The task
Whenever "respect" occurs in a line of the material, list that line.

Input data
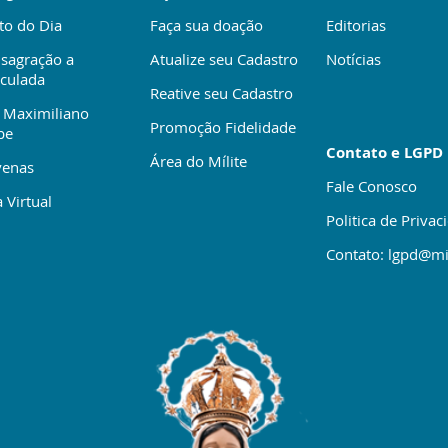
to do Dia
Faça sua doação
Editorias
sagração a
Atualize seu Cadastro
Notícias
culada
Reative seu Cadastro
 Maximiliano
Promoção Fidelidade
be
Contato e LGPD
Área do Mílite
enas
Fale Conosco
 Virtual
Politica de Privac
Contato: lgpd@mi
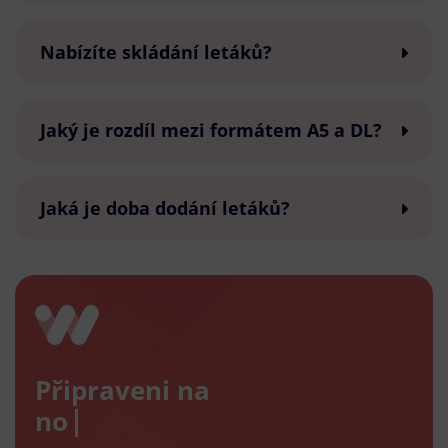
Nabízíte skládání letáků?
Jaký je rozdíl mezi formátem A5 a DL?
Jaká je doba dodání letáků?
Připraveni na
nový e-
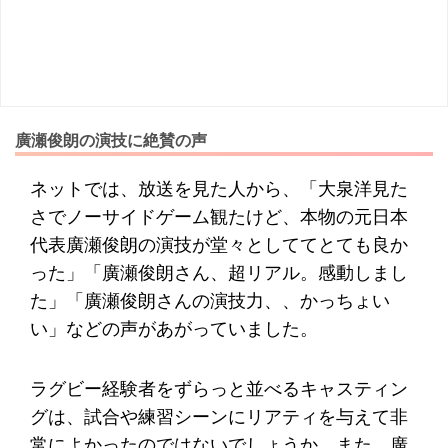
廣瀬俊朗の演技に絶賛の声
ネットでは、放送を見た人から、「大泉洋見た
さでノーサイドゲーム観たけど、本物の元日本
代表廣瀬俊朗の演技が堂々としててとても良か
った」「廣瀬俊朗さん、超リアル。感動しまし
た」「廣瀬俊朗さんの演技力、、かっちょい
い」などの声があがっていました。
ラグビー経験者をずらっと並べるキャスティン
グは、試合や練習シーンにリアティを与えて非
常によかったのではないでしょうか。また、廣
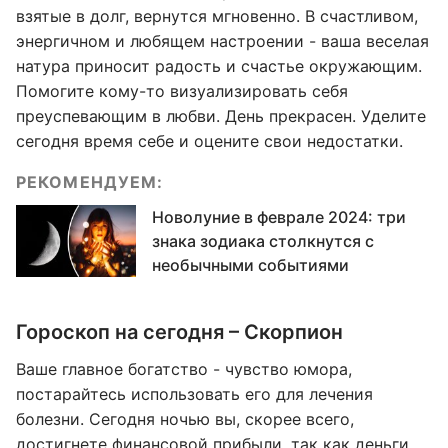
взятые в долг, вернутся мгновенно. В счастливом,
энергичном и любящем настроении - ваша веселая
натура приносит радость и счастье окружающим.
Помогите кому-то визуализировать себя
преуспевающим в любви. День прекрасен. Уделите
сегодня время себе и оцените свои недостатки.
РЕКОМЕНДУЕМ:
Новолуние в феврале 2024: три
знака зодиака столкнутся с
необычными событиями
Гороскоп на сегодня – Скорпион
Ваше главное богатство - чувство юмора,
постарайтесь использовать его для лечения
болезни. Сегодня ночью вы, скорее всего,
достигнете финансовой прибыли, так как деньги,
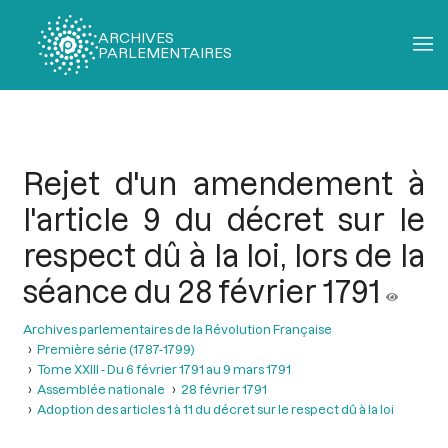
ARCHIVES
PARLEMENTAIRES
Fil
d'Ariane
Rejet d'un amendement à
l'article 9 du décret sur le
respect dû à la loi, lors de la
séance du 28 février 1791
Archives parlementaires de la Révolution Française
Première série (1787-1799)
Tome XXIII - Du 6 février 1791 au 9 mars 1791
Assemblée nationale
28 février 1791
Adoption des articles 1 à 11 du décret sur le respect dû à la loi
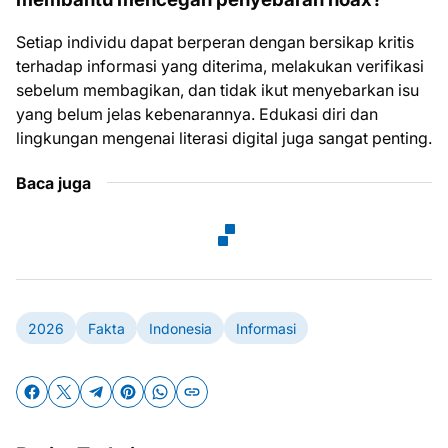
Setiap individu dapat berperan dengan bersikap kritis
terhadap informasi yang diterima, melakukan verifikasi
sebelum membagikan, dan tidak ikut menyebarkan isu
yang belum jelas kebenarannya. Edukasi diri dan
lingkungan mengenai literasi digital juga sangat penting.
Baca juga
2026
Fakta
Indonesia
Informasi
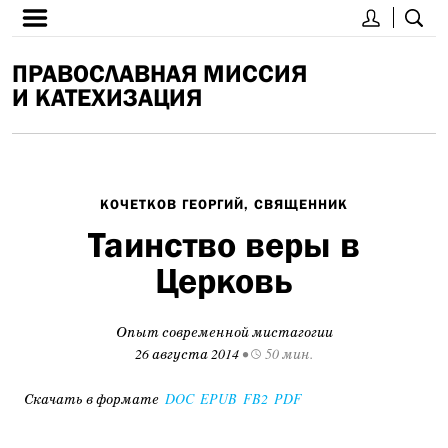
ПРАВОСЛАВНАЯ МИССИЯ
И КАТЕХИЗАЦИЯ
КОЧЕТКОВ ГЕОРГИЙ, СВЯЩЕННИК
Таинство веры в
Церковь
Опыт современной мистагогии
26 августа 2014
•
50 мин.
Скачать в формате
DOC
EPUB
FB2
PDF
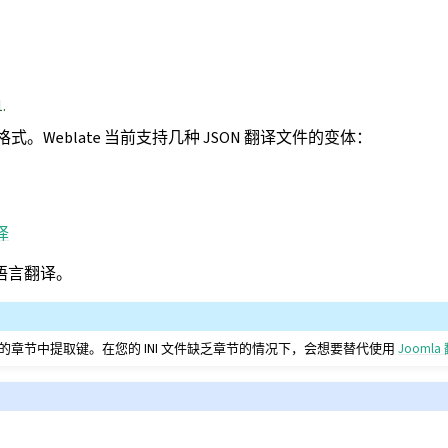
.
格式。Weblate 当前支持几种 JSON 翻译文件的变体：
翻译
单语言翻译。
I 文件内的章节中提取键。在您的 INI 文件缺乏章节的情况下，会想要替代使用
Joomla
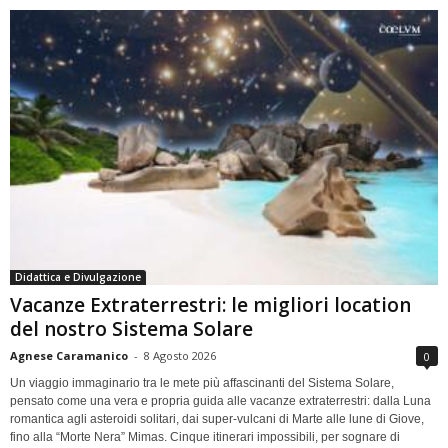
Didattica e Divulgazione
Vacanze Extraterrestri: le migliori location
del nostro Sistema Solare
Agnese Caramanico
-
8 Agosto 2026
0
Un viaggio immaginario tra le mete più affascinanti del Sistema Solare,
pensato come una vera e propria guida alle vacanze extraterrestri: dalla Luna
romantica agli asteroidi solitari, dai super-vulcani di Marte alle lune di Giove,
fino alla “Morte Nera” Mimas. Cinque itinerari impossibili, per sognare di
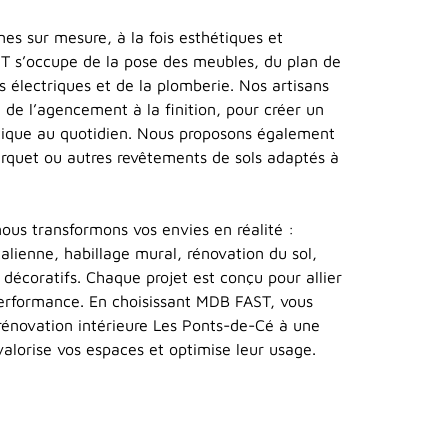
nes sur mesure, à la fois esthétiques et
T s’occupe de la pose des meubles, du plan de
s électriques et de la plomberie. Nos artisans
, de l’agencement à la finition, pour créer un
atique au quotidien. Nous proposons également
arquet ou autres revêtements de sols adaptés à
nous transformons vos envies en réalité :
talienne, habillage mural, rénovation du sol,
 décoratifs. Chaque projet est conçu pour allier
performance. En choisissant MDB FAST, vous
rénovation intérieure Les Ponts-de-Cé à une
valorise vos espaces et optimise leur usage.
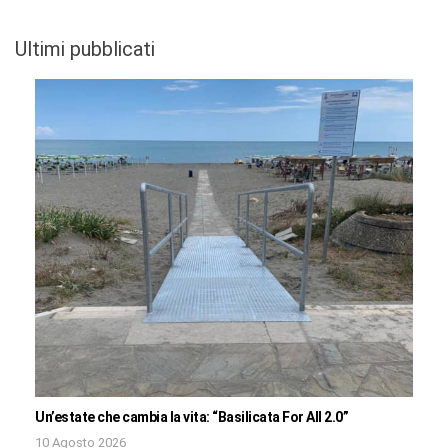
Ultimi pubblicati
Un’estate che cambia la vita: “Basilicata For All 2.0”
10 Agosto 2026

Result
respect dû à la loi, lors de la
Adoption des articles 1 à 11 du décret sur le respect dû à la loi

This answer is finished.